# 3. Basic exploratory analysis
### Airbus Ship Detection Challenge - A quick overview for computer vision noobs

&nbsp;


Hi, and welcome! This is the third kernel of the series `Airbus Ship Detection Challenge - A quick overview for computer vision noobs.` In this short kernel we will review the data very briefly. We will, first, count ship/no-ship images and plot the ships-per-image distribution and, second, present the strong imbalance in the total amount of ship/no-ship pixels.



The full series consist of the following notebooks:
1. [Loading and visualizing the images](https://www.kaggle.com/julian3833/1-loading-and-visualizing-the-images)
2. [Understanding and plotting rle bounding boxes](https://www.kaggle.com/julian3833/2-understanding-and-plotting-rle-bounding-boxes) 
3. *[Basic exploratory analysis](https://www.kaggle.com/julian3833/3-basic-exploratory-analysis)*
4. [Exploring public models](https://www.kaggle.com/julian3833/4-exploring-models-shared-by-the-community)
5. [1.0 submission: submitting the test file](https://www.kaggle.com/julian3833/5-1-0-submission-submitting-the-test-file)

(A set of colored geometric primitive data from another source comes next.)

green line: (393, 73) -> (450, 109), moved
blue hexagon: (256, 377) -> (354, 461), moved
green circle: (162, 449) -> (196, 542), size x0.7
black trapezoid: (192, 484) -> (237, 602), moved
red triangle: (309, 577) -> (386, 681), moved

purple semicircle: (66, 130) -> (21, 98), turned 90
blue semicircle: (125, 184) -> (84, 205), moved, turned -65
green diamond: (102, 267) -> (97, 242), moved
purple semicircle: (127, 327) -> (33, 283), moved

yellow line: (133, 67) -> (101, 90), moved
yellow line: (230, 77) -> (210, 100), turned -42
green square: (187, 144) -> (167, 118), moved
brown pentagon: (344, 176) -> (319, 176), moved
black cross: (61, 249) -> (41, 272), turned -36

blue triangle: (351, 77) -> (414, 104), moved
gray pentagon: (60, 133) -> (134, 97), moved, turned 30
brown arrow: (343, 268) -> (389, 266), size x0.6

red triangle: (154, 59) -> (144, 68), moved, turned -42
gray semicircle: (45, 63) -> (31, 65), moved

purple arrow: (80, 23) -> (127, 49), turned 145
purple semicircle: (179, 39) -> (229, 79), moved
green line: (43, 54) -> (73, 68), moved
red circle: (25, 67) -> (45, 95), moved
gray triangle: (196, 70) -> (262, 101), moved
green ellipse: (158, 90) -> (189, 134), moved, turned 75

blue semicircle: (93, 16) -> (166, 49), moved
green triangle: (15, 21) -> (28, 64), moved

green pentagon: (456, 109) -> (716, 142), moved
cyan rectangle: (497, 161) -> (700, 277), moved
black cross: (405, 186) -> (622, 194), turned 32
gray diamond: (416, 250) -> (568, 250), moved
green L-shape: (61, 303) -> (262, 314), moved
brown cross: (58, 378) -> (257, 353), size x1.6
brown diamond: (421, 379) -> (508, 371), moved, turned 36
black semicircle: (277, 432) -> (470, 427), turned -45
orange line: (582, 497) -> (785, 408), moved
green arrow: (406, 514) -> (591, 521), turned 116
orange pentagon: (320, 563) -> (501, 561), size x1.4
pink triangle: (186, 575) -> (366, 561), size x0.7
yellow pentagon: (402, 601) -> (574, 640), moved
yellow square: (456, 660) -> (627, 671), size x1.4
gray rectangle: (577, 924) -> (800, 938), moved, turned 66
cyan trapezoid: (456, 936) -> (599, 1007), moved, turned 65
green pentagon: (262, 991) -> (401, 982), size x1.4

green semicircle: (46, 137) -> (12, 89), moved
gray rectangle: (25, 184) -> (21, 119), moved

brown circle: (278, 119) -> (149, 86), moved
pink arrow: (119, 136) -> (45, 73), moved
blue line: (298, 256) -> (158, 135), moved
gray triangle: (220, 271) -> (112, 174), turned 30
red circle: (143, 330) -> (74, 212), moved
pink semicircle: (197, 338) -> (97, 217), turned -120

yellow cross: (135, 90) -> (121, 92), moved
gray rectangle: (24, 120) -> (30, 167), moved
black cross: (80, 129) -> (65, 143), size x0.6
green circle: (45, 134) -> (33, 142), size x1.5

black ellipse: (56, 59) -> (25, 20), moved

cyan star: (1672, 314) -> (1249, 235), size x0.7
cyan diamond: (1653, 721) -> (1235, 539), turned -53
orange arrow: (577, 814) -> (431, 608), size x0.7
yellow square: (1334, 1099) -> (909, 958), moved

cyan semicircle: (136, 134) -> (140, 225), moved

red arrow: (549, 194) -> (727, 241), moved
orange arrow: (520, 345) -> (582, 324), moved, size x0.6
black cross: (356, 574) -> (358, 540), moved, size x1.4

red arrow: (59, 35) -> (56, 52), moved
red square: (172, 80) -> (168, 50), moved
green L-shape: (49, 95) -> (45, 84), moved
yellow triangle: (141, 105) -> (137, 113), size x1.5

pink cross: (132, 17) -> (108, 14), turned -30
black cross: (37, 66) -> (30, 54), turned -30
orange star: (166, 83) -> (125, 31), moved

This is an ongoing project, so expect more notebooks to be added to the series soon. Actually, we are currently working on the following ones:
* Understanding and exploiting the data leak
* A quick overview of image segmentation domain
* Jumping into Pytorch
* Understanding U-net
* Proposing a simple improvement to U-net model

## 1. 10,000 foot view 

The dataset consist of 3 csvs and 2 image sets: 
* The `train/` and the `test/` set of images, with 104,070 and 88,500 images each
   - Refer to the [first kernel](https://www.kaggle.com/julian3833/1-loading-and-visualizing-images) of the series to display these images
* The `sample_submission.csv` is a submit example, with the format of a solution. It has exactly 88,486 images to process (14 images from `test/` should be excluded for the submission, as stated on the Challenge's [Data](https://www.kaggle.com/c/airbus-ship-detection/data) tab)
* The `train_ship_segmentations.csv` contains the run-length encoded bounding boxes for the ships in the `train/` directory, while the `test_ship_segmentations.csv` contains the bouding boxes for the `test/` directory. 
   - These `dfs` have two columns: `ImageId` and `EncodedPixels`
   - An image with more than one ship will have n rows in these csvs, one for each ship
  
  
 <span style='color:blue'>Why is there a `test_ship_segmentations.csv` at all? Isn't that csv like... the solution? Well, it actually is. There was a data leakage in the dataset and the organizers decided to make the segmentations for the `test/` images public. We are currently working on a notebook explaining the situation and we [shared another one](https://www.kaggle.com/julian3833/5-1-0-submission-submitting-the-test-file) creating a 1.00 submission from this test set</span>

In [None]:
ls ../input/

In [None]:
import os
import pandas as pd
import matplotlib.pyplot as plt

print(f"Images in train/: {len(os.listdir('../input/train/'))}")
print(f"Images in test/ :  {len(os.listdir('../input/test/'))}")

print()

n_submit_images = pd.read_csv("../input/sample_submission.csv").shape[0]
print(f"Images for submission: {n_submit_images}")

pd.read_csv(f"../input/train_ship_segmentations.csv").head()

## 2. A first glance at the csvs: ship vs. no-ship and total ships distribution

We will define two simple functions `load_df()` and `show_df()`. The first one loads a csv to pandas and creates the fields `HasShip` and `TotalShips` from `EncodedPixels`.  The second one displays the amount of images with and without ships and the distribution of total ships per image.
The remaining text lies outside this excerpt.